[Dataset entries]
——

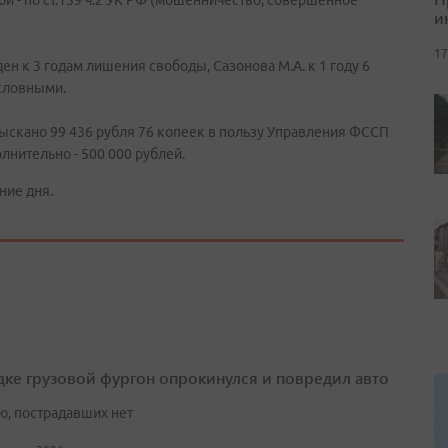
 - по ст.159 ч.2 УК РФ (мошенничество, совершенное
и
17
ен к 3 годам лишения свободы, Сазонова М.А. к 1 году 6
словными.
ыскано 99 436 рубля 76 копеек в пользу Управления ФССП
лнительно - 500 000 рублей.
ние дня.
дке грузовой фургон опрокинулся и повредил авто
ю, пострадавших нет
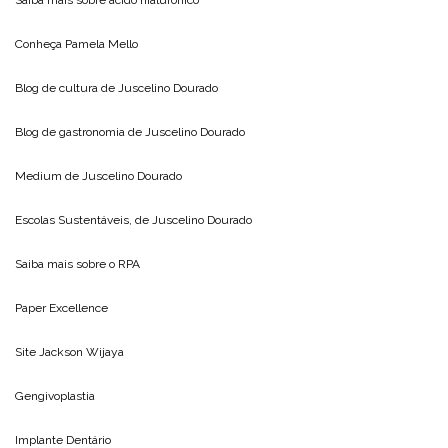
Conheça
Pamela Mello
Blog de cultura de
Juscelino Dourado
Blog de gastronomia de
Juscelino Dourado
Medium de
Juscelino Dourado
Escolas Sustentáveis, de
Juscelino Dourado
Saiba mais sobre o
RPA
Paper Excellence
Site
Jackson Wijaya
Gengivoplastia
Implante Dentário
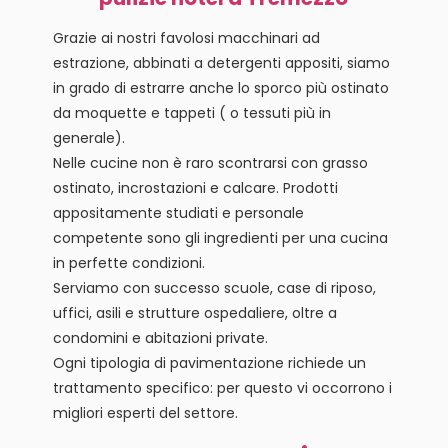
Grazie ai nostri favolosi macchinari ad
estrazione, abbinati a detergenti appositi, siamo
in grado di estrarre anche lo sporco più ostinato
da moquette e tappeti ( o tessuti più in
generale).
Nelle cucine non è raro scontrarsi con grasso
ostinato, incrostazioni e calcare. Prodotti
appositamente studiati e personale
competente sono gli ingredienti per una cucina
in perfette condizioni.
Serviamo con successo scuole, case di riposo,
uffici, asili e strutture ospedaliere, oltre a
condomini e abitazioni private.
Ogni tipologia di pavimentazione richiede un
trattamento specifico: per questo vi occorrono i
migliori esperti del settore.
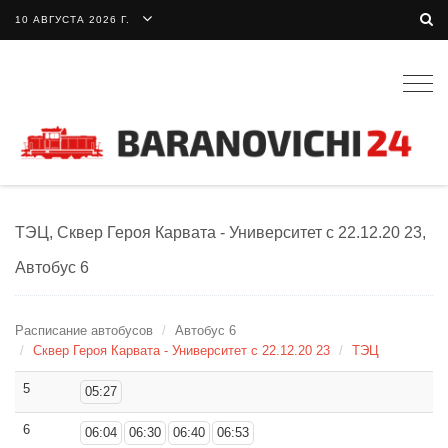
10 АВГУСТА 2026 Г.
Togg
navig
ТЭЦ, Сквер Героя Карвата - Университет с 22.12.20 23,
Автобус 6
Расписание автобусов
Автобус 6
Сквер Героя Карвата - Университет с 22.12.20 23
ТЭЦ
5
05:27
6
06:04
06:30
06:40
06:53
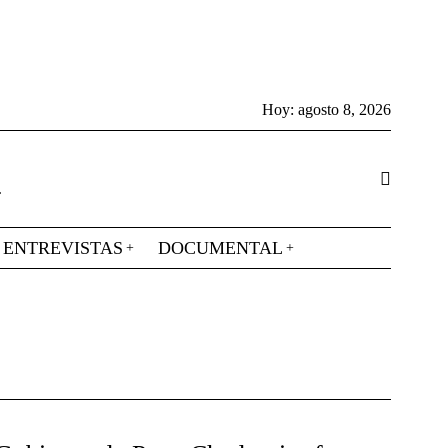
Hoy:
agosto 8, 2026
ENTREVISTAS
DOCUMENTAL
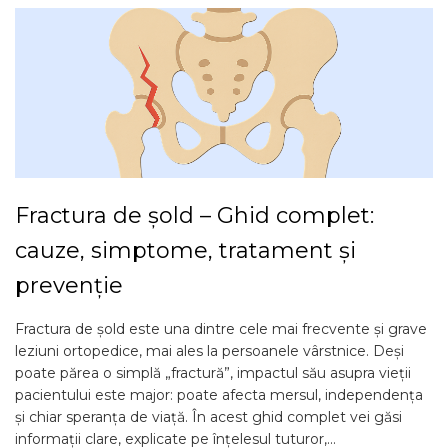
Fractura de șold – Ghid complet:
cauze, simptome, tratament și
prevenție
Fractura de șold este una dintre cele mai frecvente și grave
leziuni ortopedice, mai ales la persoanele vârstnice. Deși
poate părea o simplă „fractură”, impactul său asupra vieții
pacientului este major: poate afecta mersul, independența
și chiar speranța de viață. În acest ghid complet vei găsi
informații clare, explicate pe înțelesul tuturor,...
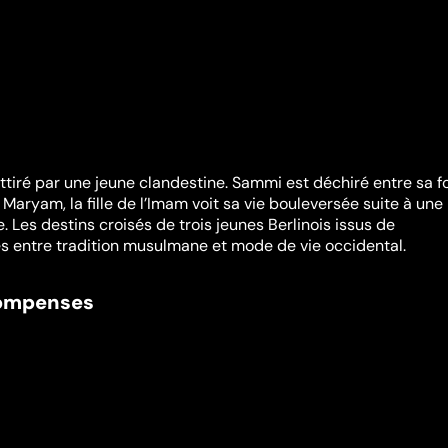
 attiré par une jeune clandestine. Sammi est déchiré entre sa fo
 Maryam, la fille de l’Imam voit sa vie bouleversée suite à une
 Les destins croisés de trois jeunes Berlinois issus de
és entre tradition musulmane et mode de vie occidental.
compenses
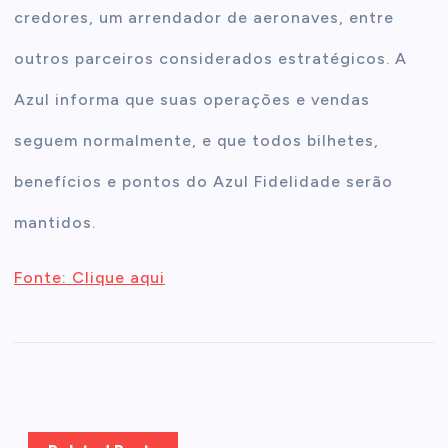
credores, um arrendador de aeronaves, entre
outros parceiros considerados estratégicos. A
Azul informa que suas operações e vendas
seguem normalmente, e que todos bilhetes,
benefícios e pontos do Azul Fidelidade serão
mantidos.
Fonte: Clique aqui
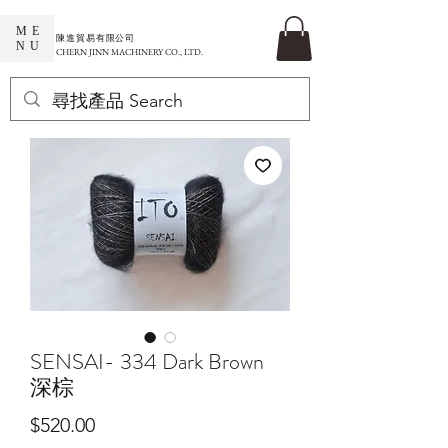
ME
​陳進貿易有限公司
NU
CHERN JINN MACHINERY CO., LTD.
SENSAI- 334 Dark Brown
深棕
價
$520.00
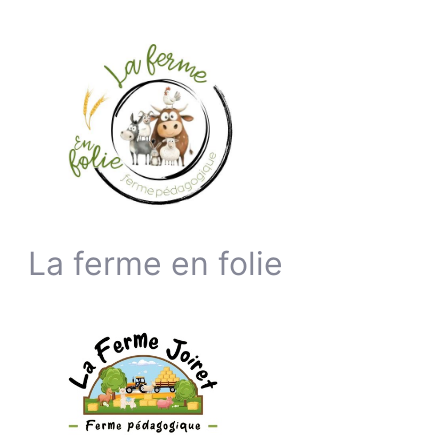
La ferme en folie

——

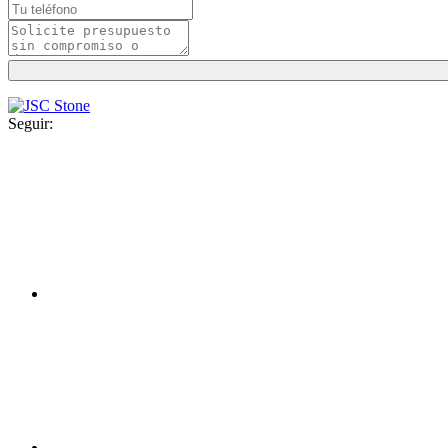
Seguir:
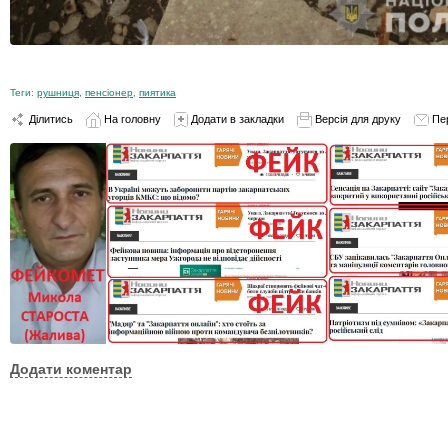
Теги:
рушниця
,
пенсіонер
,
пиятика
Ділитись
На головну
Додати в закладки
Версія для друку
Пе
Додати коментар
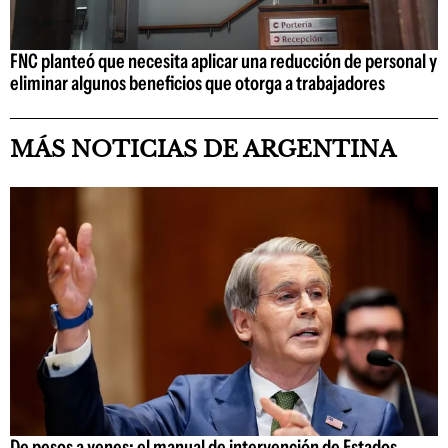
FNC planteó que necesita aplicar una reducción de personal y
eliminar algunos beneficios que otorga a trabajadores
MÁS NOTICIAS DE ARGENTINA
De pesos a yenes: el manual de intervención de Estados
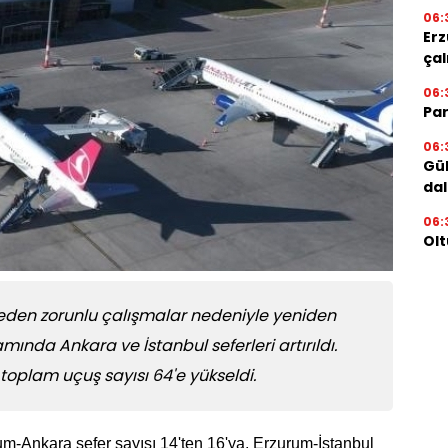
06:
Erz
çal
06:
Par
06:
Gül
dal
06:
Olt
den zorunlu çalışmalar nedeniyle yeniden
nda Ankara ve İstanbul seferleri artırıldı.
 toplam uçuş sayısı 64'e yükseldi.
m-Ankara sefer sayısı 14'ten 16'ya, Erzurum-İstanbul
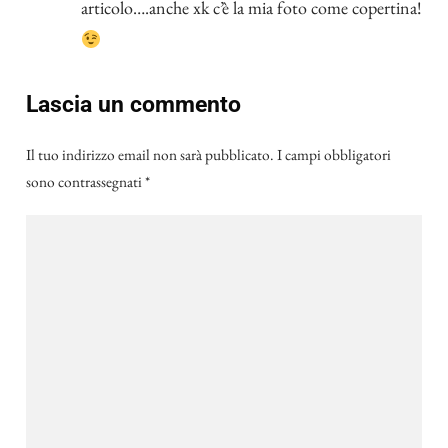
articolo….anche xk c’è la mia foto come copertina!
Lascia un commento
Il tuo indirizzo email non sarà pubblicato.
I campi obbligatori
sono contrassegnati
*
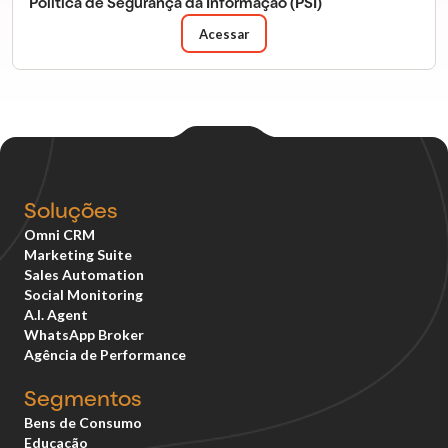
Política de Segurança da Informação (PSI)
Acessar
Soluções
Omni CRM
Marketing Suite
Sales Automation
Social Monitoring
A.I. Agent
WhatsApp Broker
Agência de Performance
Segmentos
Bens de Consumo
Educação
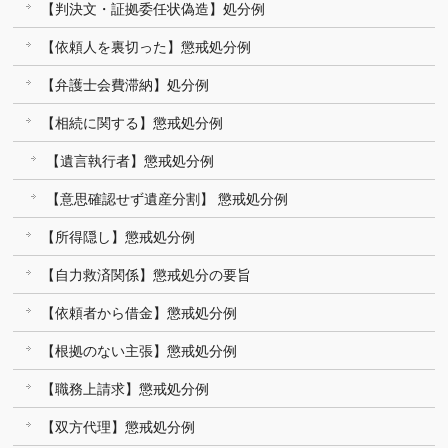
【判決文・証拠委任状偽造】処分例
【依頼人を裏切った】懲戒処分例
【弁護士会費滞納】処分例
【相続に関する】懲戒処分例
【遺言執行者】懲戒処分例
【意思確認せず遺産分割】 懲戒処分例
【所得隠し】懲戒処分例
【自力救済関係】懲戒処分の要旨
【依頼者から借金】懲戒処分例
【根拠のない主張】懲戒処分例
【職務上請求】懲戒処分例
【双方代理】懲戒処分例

——

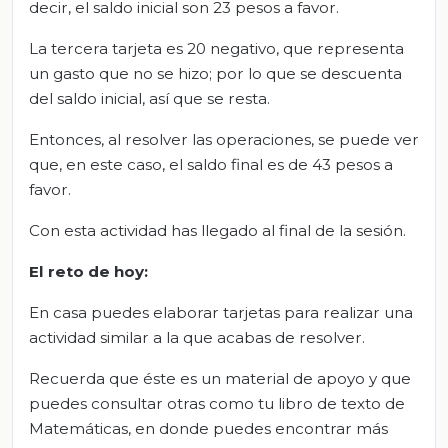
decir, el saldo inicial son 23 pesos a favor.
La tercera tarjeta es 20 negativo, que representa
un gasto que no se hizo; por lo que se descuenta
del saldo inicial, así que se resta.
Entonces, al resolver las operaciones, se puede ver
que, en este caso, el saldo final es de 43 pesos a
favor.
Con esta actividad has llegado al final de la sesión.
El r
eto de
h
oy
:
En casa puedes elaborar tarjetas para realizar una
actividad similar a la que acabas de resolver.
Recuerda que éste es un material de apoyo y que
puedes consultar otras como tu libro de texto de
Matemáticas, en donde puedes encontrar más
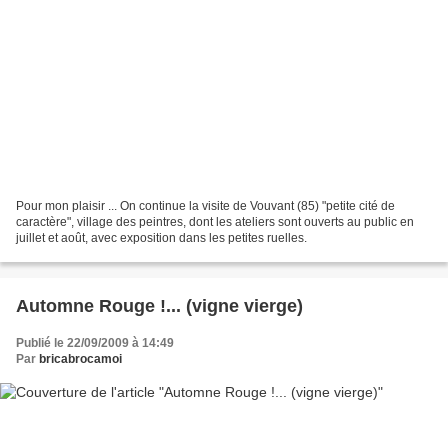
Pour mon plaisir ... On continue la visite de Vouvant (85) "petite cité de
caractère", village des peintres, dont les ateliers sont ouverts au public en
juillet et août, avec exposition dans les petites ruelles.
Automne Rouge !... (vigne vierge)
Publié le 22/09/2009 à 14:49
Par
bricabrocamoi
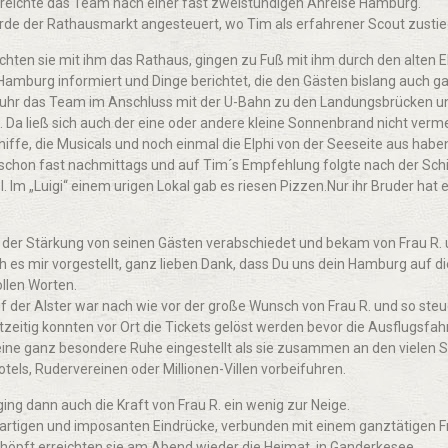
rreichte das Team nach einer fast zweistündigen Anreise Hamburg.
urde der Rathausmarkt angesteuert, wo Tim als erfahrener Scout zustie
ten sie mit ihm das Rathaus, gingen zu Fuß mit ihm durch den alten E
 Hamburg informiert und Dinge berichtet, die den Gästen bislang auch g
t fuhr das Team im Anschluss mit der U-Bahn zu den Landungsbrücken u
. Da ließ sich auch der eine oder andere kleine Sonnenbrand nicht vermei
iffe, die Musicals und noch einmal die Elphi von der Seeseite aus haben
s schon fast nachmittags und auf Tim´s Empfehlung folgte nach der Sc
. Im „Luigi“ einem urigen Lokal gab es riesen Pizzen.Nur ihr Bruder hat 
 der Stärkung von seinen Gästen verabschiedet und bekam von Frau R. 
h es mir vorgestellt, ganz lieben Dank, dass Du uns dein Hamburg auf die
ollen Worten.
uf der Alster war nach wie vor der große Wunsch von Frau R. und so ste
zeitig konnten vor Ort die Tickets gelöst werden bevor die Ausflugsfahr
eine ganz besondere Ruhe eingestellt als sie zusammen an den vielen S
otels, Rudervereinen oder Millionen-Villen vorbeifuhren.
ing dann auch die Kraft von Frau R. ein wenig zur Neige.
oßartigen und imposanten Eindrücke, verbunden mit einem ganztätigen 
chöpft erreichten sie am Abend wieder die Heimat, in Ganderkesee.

——

**Problem to work on**. Output exactly, and only, the lines of the entries above from the one with "- по ст.159" up to and including the one with "da moquette e tappeti ( o tessuti più in"; pictures are to be left out.

**Response box**.
 - по ст.159 ч.2 УК РФ (мошенничество, совершенное
и
17
ен к 3 годам лишения свободы, Сазонова М.А. к 1 году 6
словными.
ыскано 99 436 рубля 76 копеек в пользу Управления ФССП
лнительно - 500 000 рублей.
ние дня.
дке грузовой фургон опрокинулся и повредил авто
ю, пострадавших нет
Conheça
Pamela Mello
Blog de cultura de
Juscelino Dourado
Blog de gastronomia de
Juscelino Dourado
Medium de
Juscelino Dourado
Escolas Sustentáveis, de
Juscelino Dourado
Saiba mais sobre o
RPA
Paper Excellence
Site
Jackson Wijaya
Gengivoplastia
Implante Dentário
Grazie ai nostri favolosi macchinari ad
estrazione, abbinati a detergenti appositi, siamo
in grado di estrarre anche lo sporco più ostinato
da moquette e tappeti ( o tessuti più in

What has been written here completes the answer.